-- WORK INSTRUCTIONS --
Omitting all images, set down every line below exactly as it appears.

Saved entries
........

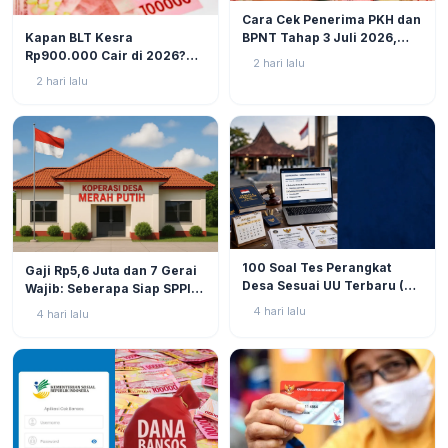
BERITA
6
Cara Cek Penerima PKH dan
BERITA
8
Kapan BLT Kesra
BPNT Tahap 3 Juli 2026,
Rp900.000 Cair di 2026?
Bansos Sudah Mulai Cair!
2 hari lalu
Simak Prediksi dan
2 hari lalu
Perkembangannya
BERITA
9
BERITA
9
100 Soal Tes Perangkat
Gaji Rp5,6 Juta dan 7 Gerai
Desa Sesuai UU Terbaru (UU
Wajib: Seberapa Siap SPPI
No. 3 Tahun 2024 & PP No.
Menjalankan Ambiguitas
4 hari lalu
4 hari lalu
16 Tahun 2026)
Tugas di Lapangan?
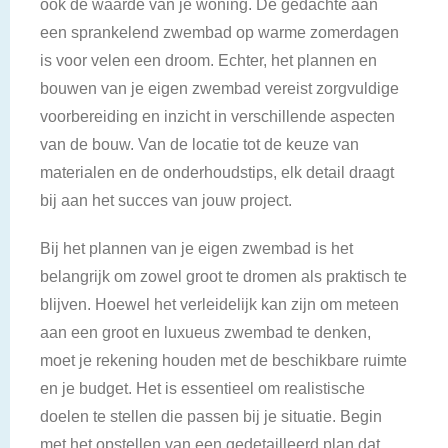
ook de waarde van je woning. De gedachte aan
een sprankelend zwembad op warme zomerdagen
is voor velen een droom. Echter, het plannen en
bouwen van je eigen zwembad vereist zorgvuldige
voorbereiding en inzicht in verschillende aspecten
van de bouw. Van de locatie tot de keuze van
materialen en de onderhoudstips, elk detail draagt
bij aan het succes van jouw project.
Bij het plannen van je eigen zwembad is het
belangrijk om zowel groot te dromen als praktisch te
blijven. Hoewel het verleidelijk kan zijn om meteen
aan een groot en luxueus zwembad te denken,
moet je rekening houden met de beschikbare ruimte
en je budget. Het is essentieel om realistische
doelen te stellen die passen bij je situatie. Begin
met het opstellen van een gedetailleerd plan dat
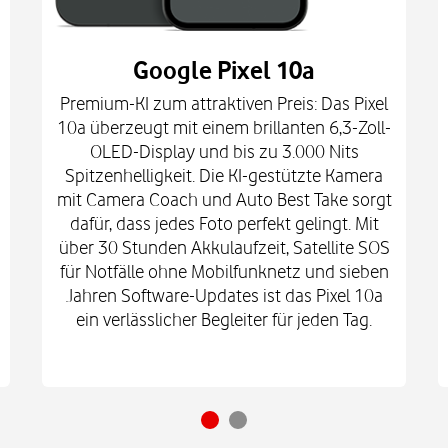
Google Pixel 10a
Premium-KI zum attraktiven Preis: Das Pixel
10a überzeugt mit einem brillanten 6,3-Zoll-
OLED-Display und bis zu 3.000 Nits
Spitzenhelligkeit. Die KI-gestützte Kamera
mit Camera Coach und Auto Best Take sorgt
dafür, dass jedes Foto perfekt gelingt. Mit
über 30 Stunden Akkulaufzeit, Satellite SOS
für Notfälle ohne Mobilfunknetz und sieben
Jahren Software-Updates ist das Pixel 10a
ein verlässlicher Begleiter für jeden Tag.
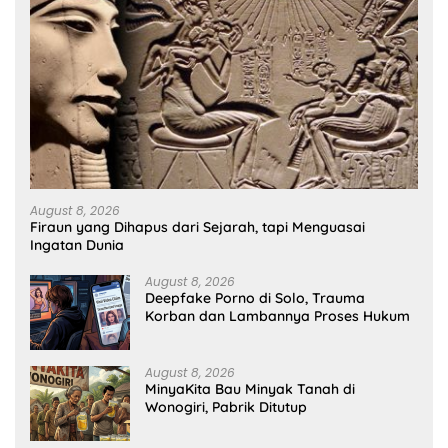
August 8, 2026
Firaun yang Dihapus dari Sejarah, tapi Menguasai
Ingatan Dunia
August 8, 2026
Deepfake Porno di Solo, Trauma
Korban dan Lambannya Proses Hukum
August 8, 2026
MinyaKita Bau Minyak Tanah di
Wonogiri, Pabrik Ditutup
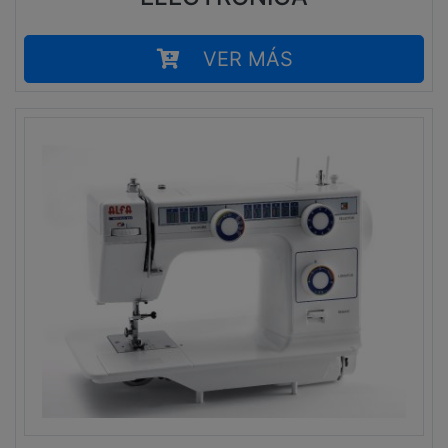
VER MÁS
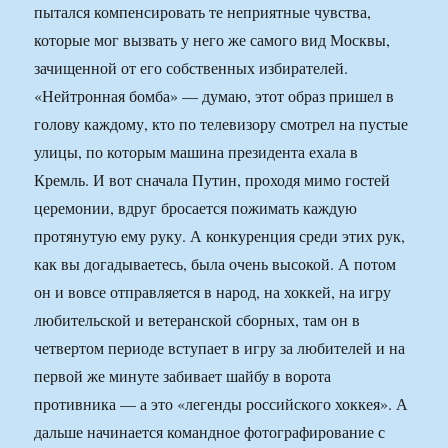
пытался компенсировать те неприятные чувства,
которые мог вызвать у него же самого вид Москвы,
зачищенной от его собственных избирателей.
«Нейтронная бомба» — думаю, этот образ пришел в
голову каждому, кто по телевизору смотрел на пустые
улицы, по которым машина президента ехала в
Кремль. И вот сначала Путин, проходя мимо гостей
церемонии, вдруг бросается пожимать каждую
протянутую ему руку. А конкуренция среди этих рук,
как вы догадываетесь, была очень высокой. А потом
он и вовсе отправляется в народ, на хоккей, на игру
любительской и ветеранской сборных, там он в
четвертом периоде вступает в игру за любителей и на
первой же минуте забивает шайбу в ворота
противника — а это «легенды российского хоккея». А
дальше начинается командное фотографирование с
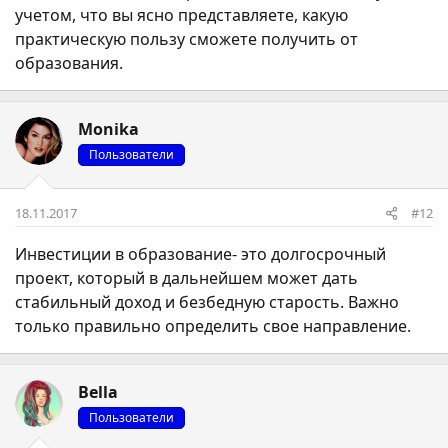
учетом, что вы ясно представляете, какую
практическую пользу сможете получить от
образования.
Monika
Пользователи
18.11.2017
#12
Инвестиции в образование- это долгосрочный
проект, который в дальнейшем может дать
стабильный доход и безбедную старость. Важно
только правильно определить свое направление.
Bella
Пользователи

........

-- TASK OUTPUT --
BERITA
6
Cara Cek Penerima PKH dan
BERITA
8
Kapan BLT Kesra
BPNT Tahap 3 Juli 2026,
Rp900.000 Cair di 2026?
Bansos Sudah Mulai Cair!
2 hari lalu
Simak Prediksi dan
2 hari lalu
Perkembangannya
BERITA
9
BERITA
9
100 Soal Tes Perangkat
Gaji Rp5,6 Juta dan 7 Gerai
Desa Sesuai UU Terbaru (UU
Wajib: Seberapa Siap SPPI
No. 3 Tahun 2024 & PP No.
Menjalankan Ambiguitas
4 hari lalu
4 hari lalu
16 Tahun 2026)
Tugas di Lapangan?
ook de waarde van je woning. De gedachte aan
een sprankelend zwembad op warme zomerdagen
is voor velen een droom. Echter, het plannen en
bouwen van je eigen zwembad vereist zorgvuldige
voorbereiding en inzicht in verschillende aspecten
van de bouw. Van de locatie tot de keuze van
materialen en de onderhoudstips, elk detail draagt
bij aan het succes van jouw project.
Bij het plannen van je eigen zwembad is het
belangrijk om zowel groot te dromen als praktisch te
blijven. Hoewel het verleidelijk kan zijn om meteen
aan een groot en luxueus zwembad te denken,
moet je rekening houden met de beschikbare ruimte
en je budget. Het is essentieel om realistische
doelen te stellen die passen bij je situatie. Begin
met het opstellen van een gedetailleerd plan dat
Google Pixel 10a
Premium-KI zum attraktiven Preis: Das Pixel
10a überzeugt mit einem brillanten 6,3-Zoll-
OLED-Display und bis zu 3.000 Nits
Spitzenhelligkeit. Die KI-gestützte Kamera
mit Camera Coach und Auto Best Take sorgt
dafür, dass jedes Foto perfekt gelingt. Mit
über 30 Stunden Akkulaufzeit, Satellite SOS
für Notfälle ohne Mobilfunknetz und sieben
Jahren Software-Updates ist das Pixel 10a
ein verlässlicher Begleiter für jeden Tag.
August 8, 2026
Firaun yang Dihapus dari Sejarah, tapi Menguasai
Ingatan Dunia
August 8, 2026
Deepfake Porno di Solo, Trauma
Korban dan Lambannya Proses Hukum
August 8, 2026
MinyaKita Bau Minyak Tanah di
Wonogiri, Pabrik Ditutup
VER MÁS
пытался компенсировать те неприятные чувства,
которые мог вызвать у него же самого вид Москвы,
зачищенной от его собственных избирателей.
«Нейтронная бомба» — думаю, этот образ пришел в
голову каждому, кто по телевизору смотрел на пустые
улицы, по которым машина президента ехала в
Кремль. И вот сначала Путин, проходя мимо гостей
церемонии, вдруг бросается пожимать каждую
протянутую ему руку. А конкуренция среди этих рук,
как вы догадываетесь, была очень высокой. А потом
он и вовсе отправляется в народ, на хоккей, на игру
любительской и ветеранской сборных, там он в
четвертом периоде вступает в игру за любителей и на
первой же минуте забивает шайбу в ворота
противника — а это «легенды российского хоккея». А
дальше начинается командное фотографирование с
учетом, что вы ясно представляете, какую
практическую пользу сможете получить от
образования.
Monika
Пользователи
18.11.2017
#12
Инвестиции в образование- это долгосрочный
проект, который в дальнейшем может дать
стабильный доход и безбедную старость. Важно
только правильно определить свое направление.
Bella
Пользователи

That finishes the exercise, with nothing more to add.